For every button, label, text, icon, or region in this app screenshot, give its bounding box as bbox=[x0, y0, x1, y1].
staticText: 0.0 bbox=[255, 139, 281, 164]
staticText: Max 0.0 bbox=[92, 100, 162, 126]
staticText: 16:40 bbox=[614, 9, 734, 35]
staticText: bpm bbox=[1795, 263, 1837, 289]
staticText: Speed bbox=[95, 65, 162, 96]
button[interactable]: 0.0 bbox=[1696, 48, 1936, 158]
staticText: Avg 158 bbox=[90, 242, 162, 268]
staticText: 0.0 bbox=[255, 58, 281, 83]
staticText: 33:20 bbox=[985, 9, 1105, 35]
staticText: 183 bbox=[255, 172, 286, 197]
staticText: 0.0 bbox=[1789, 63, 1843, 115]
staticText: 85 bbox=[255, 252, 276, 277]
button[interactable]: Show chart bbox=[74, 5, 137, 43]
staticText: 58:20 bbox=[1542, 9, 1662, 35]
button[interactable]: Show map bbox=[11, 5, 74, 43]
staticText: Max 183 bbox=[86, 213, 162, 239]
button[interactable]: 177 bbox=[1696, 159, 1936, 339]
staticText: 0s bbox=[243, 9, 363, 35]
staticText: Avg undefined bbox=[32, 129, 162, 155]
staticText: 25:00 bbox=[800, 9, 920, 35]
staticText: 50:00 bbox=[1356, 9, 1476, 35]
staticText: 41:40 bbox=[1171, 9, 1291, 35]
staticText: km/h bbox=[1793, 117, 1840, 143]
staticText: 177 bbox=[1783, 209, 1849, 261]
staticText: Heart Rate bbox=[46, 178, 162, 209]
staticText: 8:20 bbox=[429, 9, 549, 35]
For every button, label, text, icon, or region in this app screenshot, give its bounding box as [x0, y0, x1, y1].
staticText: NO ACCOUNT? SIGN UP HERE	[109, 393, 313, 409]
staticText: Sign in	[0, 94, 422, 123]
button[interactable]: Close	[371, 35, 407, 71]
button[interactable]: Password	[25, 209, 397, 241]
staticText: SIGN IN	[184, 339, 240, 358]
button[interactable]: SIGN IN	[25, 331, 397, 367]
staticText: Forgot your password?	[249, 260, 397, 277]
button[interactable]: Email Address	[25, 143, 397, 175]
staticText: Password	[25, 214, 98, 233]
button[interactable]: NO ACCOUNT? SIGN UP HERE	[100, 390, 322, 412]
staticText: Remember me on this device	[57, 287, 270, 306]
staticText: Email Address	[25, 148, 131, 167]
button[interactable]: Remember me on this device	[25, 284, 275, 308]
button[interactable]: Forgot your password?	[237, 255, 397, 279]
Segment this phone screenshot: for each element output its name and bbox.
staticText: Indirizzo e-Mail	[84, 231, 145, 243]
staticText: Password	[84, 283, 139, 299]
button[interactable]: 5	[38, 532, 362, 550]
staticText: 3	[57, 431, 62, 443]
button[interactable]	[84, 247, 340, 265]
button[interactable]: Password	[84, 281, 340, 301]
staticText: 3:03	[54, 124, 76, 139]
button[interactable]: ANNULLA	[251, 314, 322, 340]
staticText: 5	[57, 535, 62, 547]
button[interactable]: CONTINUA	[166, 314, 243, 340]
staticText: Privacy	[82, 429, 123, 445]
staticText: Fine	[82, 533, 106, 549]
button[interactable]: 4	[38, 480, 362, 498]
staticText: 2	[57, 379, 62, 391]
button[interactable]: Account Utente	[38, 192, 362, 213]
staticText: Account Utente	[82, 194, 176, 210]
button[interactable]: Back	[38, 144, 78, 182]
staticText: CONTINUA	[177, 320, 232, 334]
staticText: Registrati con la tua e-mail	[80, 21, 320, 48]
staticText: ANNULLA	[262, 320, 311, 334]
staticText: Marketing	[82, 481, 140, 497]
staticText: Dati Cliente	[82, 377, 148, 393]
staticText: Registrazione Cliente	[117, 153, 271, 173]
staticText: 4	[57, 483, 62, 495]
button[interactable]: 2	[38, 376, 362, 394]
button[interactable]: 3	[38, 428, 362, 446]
====
Task description: Where a line of the listing holds the string "Remember", copy that line.

Answer box:
staticText: Remember me on this device	[57, 287, 270, 306]
button[interactable]: Remember me on this device	[25, 284, 275, 308]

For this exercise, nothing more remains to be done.